C. Cox, J. Neidhoefer, R. Saeks, and G. Lendaris
Accurate Automation Corporation
7001 Shallowford Road, Chattanooga, TN 37421
Abstract
A major goal in flight control over the past decade has been the development of reconfigurable flight control systems which can adapt their gains in real-time to compensate for aircraft damage and in-flight system failures. The purpose of this paper is to describe the controller developed for the LoFLYTE® aircraft, which is a testbed for neural networks research. The LoFLYTE® control system is based on the Accurate Automation Corp. Neural Adaptive Controller (NAC™) which is designed to achieve this goal. The LoFLYTE® program is an active flight test program at the Air Force Flight Test Center at Edwards Air Force Base, with the objective of demonstrating a neural network control system for a waverider vehicle. The AAC control system has two innovative components: an adaptive actuator/flight surface controller, and a learning/adaptive stability augmentation system designed with neural network and reinforcement learning techniques.

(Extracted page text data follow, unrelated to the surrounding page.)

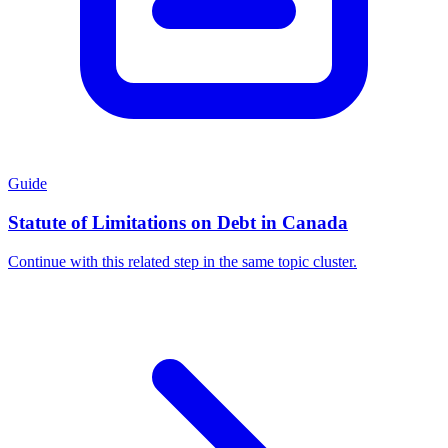
Guide
Statute of Limitations on Debt in Canada
Continue with this related step in the same topic cluster.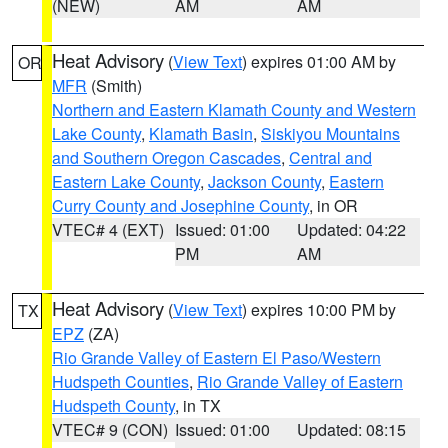
(NEW)
AM
AM
Heat Advisory
(
View Text
) expires 01:00 AM by
OR
MFR
(Smith)
Northern and Eastern Klamath County and Western
Lake County
,
Klamath Basin
,
Siskiyou Mountains
and Southern Oregon Cascades
,
Central and
Eastern Lake County
,
Jackson County
,
Eastern
Curry County and Josephine County
, in OR
VTEC# 4 (EXT)
Issued: 01:00
Updated: 04:22
PM
AM
Heat Advisory
(
View Text
) expires 10:00 PM by
TX
EPZ
(ZA)
Rio Grande Valley of Eastern El Paso/Western
Hudspeth Counties
,
Rio Grande Valley of Eastern
Hudspeth County
, in TX
VTEC# 9 (CON)
Issued: 01:00
Updated: 08:15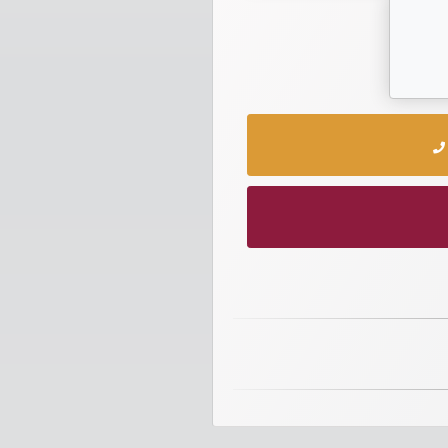
numbers
Required
Car
numbers
Ooredoo
Numbers
Vodafone
numbers
Contact
us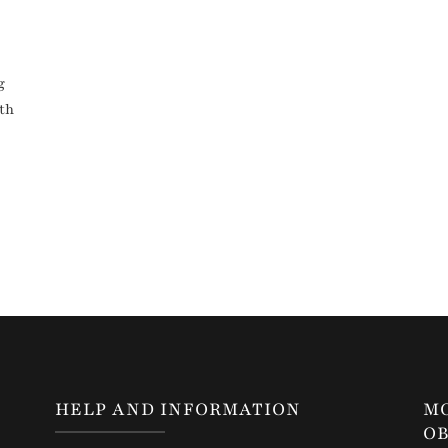
g
ith
HELP AND INFORMATION
M
OB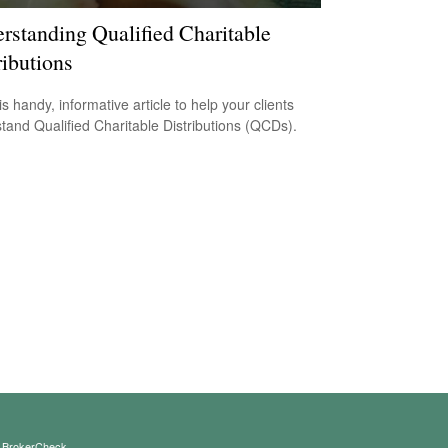
rstanding Qualified Charitable
ributions
s handy, informative article to help your clients
tand Qualified Charitable Distributions (QCDs).
s
BrokerCheck
.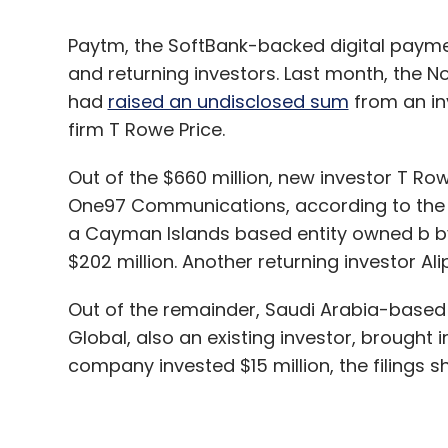
firm T Rowe Price.
Out of the $660 million, new investor T Ro
One97 Communications, according to the co
a Cayman Islands based entity owned b b
$202 million. Another returning investor Al
Out of the remainder, Saudi Arabia-based 
Global, also an existing investor, brought
company invested $15 million, the filings 
On December 6, the issue of 2.6 million
a price ranging between Rs 18,159.55 and R
According to data compiled by VCCEdge, in
has so far raised a total of $2.93 billion, m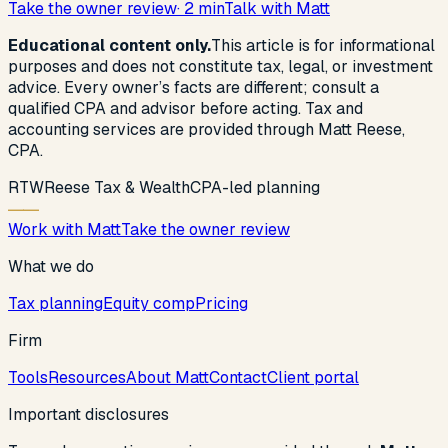
Take the owner review
· 2 min
Talk with Matt
Educational content only.
This article is for informational
purposes and does not constitute tax, legal, or investment
advice. Every owner’s facts are different; consult a
qualified CPA and advisor before acting. Tax and
accounting services are provided through Matt Reese,
CPA.
R
T
W
Reese Tax & Wealth
CPA-led planning
Work with Matt
Take the owner review
What we do
Tax planning
Equity comp
Pricing
Firm
Tools
Resources
About Matt
Contact
Client portal
Important disclosures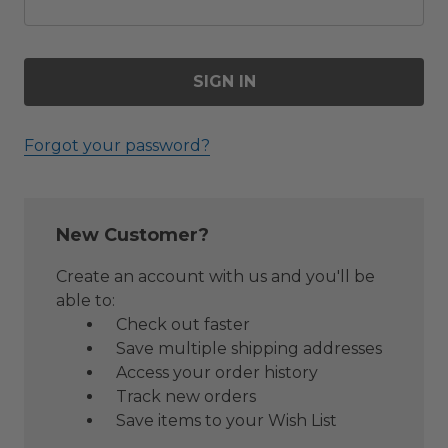
Forgot your password?
New Customer?
Create an account with us and you'll be
able to:
Check out faster
Save multiple shipping addresses
Access your order history
Track new orders
Save items to your Wish List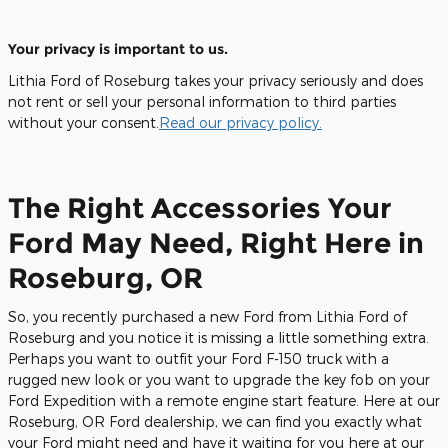
Your privacy is important to us.
Lithia Ford of Roseburg takes your privacy seriously and does
not rent or sell your personal information to third parties
without your consent.
Read our privacy policy.
The Right Accessories Your
Ford May Need, Right Here in
Roseburg, OR
So, you recently purchased a new Ford from Lithia Ford of
Roseburg and you notice it is missing a little something extra.
Perhaps you want to outfit your Ford F-150 truck with a
rugged new look or you want to upgrade the key fob on your
Ford Expedition with a remote engine start feature. Here at our
Roseburg, OR Ford dealership, we can find you exactly what
your Ford might need and have it waiting for you here at our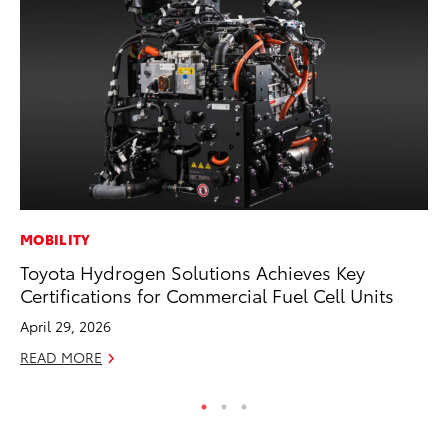
MOBILITY
SE
Toyota Hydrogen Solutions Achieves Key
In
Certifications for Commercial Fuel Cell Units
Co
April 29, 2026
No
READ MORE
RE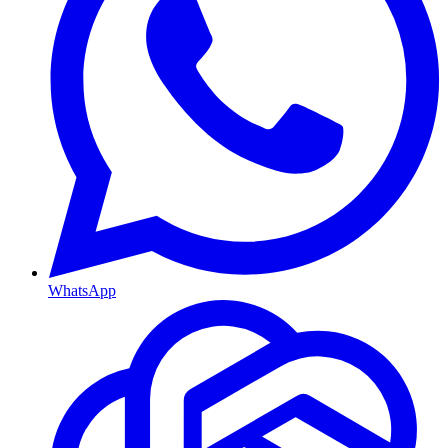
WhatsApp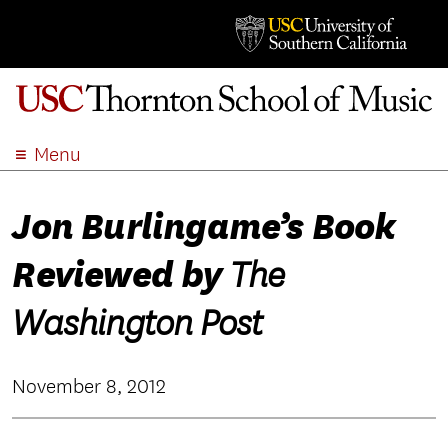
Menu
ABOUT
Jon Burlingame’s Book
ACADEMICS
ADMISSION
Reviewed by
The
STUDENT LIFE
EVENTS
Washington Post
GIVE
APPLY
November 8, 2012
SEARCH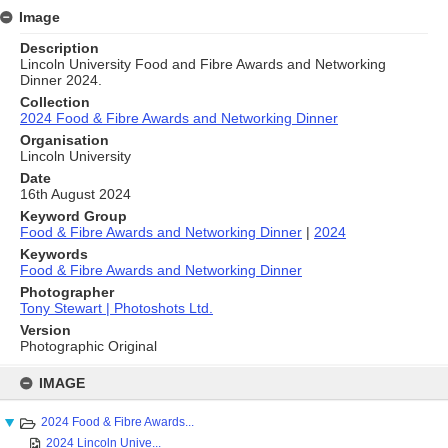
Image
Description
Lincoln University Food and Fibre Awards and Networking
Dinner 2024.
Collection
2024 Food & Fibre Awards and Networking Dinner
Organisation
Lincoln University
Date
16th August 2024
Keyword Group
Food & Fibre Awards and Networking Dinner
|
2024
Keywords
Food & Fibre Awards and Networking Dinner
Photographer
Tony Stewart | Photoshots Ltd.
Version
Photographic Original
Skip
to
IMAGE
content
2024 Food & Fibre Awards...
2024 Lincoln Unive...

This research was supported in part by NASA Phase II Small Business Innovation Research Contract NAS1-00064, Air Force Phase II Small Business Innovation Research Contract number F33615-98-C-3600, and National Science Foundation SBIR Phase II Grant number DMI-9983287. We also wish to thank the Office of Naval Research for its support, as well as the 419th Flight Test Squadron at the Air Force Flight Test Center, Edwards Air Force Base, CA.